What is being asked →
Beneath this sentence is a listing. Return its lines from the one containing "Segment every instance" through the last, exactly, and omit the pictures.

-------- Records --------

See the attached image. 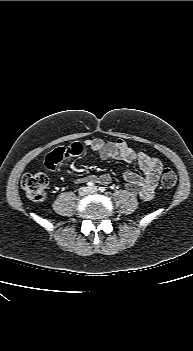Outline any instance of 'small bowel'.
I'll use <instances>...</instances> for the list:
<instances>
[{"label": "small bowel", "instance_id": "1", "mask_svg": "<svg viewBox=\"0 0 193 351\" xmlns=\"http://www.w3.org/2000/svg\"><path fill=\"white\" fill-rule=\"evenodd\" d=\"M86 149L92 150L101 160H116L136 164L142 173L138 174L129 169L125 170V189L129 194L138 195L144 200L152 198L163 168L162 163L146 153L135 152L123 139L105 141L100 138H92L86 139L84 142L77 141L60 145L45 156L44 168L50 172L54 171L59 162L63 160L73 162ZM111 181L112 178L109 174L80 176L72 180L74 184L93 182L103 185H108Z\"/></svg>", "mask_w": 193, "mask_h": 351}]
</instances>
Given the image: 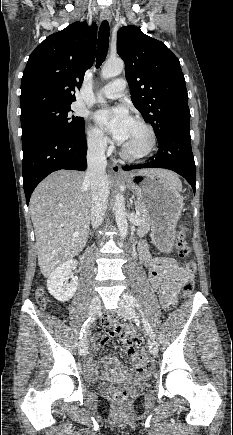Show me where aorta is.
<instances>
[{"mask_svg":"<svg viewBox=\"0 0 233 435\" xmlns=\"http://www.w3.org/2000/svg\"><path fill=\"white\" fill-rule=\"evenodd\" d=\"M124 62L121 59L108 60L102 68L101 76L103 79H109L122 73ZM115 220L122 239L127 236L128 222L125 209L124 196L118 193L114 201Z\"/></svg>","mask_w":233,"mask_h":435,"instance_id":"762f6f07","label":"aorta"}]
</instances>
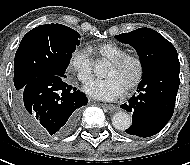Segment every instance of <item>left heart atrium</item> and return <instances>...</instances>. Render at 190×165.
<instances>
[{
    "mask_svg": "<svg viewBox=\"0 0 190 165\" xmlns=\"http://www.w3.org/2000/svg\"><path fill=\"white\" fill-rule=\"evenodd\" d=\"M84 90L93 98L114 100L124 93L125 88L116 78H107L89 83Z\"/></svg>",
    "mask_w": 190,
    "mask_h": 165,
    "instance_id": "39dd6f15",
    "label": "left heart atrium"
}]
</instances>
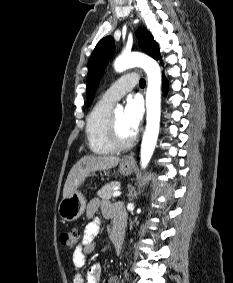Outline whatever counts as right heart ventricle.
<instances>
[{"instance_id": "1", "label": "right heart ventricle", "mask_w": 233, "mask_h": 283, "mask_svg": "<svg viewBox=\"0 0 233 283\" xmlns=\"http://www.w3.org/2000/svg\"><path fill=\"white\" fill-rule=\"evenodd\" d=\"M112 105L113 103L100 99L88 114L86 122L87 145L94 154L108 155L114 151L107 138Z\"/></svg>"}]
</instances>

--------

Response to the task →
Segment every instance of <item>left heart atrium</item> and return <instances>...</instances>. Render at 190×165.
<instances>
[{
    "mask_svg": "<svg viewBox=\"0 0 190 165\" xmlns=\"http://www.w3.org/2000/svg\"><path fill=\"white\" fill-rule=\"evenodd\" d=\"M84 90L93 98L114 100L124 93L125 88L116 78H107L89 83Z\"/></svg>",
    "mask_w": 190,
    "mask_h": 165,
    "instance_id": "39dd6f15",
    "label": "left heart atrium"
}]
</instances>
Outline whatever counts as right heart ventricle.
<instances>
[{"instance_id": "1", "label": "right heart ventricle", "mask_w": 233, "mask_h": 283, "mask_svg": "<svg viewBox=\"0 0 233 283\" xmlns=\"http://www.w3.org/2000/svg\"><path fill=\"white\" fill-rule=\"evenodd\" d=\"M112 105L113 103L100 99L88 114L86 122L87 145L94 154L108 155L114 151L107 138Z\"/></svg>"}]
</instances>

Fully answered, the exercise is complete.